Copy the records word for word. Pictures do not go in.
################
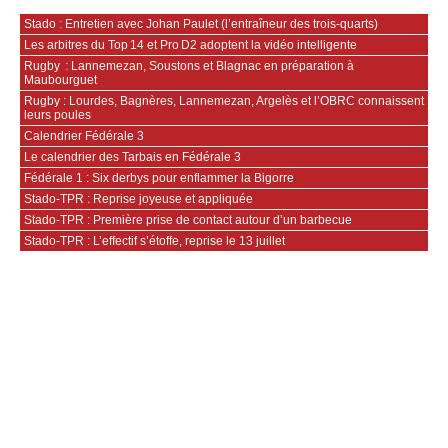
Stado : Entretien avec Johan Paulet (l’entraîneur des trois-quarts)
Les arbitres du Top 14 et Pro D2 adoptent la vidéo intelligente
Rugby : Lannemezan, Soustons et Blagnac en préparation à
Maubourguet
Rugby : Lourdes, Bagnères, Lannemezan, Argelès et l’OBRC connaissent
leurs poules
Calendrier Fédérale 3
Le calendrier des Tarbais en Fédérale 3
Fédérale 1 : Six derbys pour enflammer la Bigorre
Stado-TPR : Reprise joyeuse et appliquée
Stado-TPR : Première prise de contact autour d’un barbecue
Stado-TPR : L’effectif s’étoffe, reprise le 13 juillet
################
Answer box =>
Stado : Entretien avec Johan Paulet (l’entraîneur des trois-quarts)
Les arbitres du Top 14 et Pro D2 adoptent la vidéo intelligente
Rugby : Lannemezan, Soustons et Blagnac en préparation à
Maubourguet
Rugby : Lourdes, Bagnères, Lannemezan, Argelès et l’OBRC connaissent
leurs poules
Calendrier Fédérale 3
Le calendrier des Tarbais en Fédérale 3
Fédérale 1 : Six derbys pour enflammer la Bigorre
Stado-TPR : Reprise joyeuse et appliquée
Stado-TPR : Première prise de contact autour d’un barbecue
Stado-TPR : L’effectif s’étoffe, reprise le 13 juillet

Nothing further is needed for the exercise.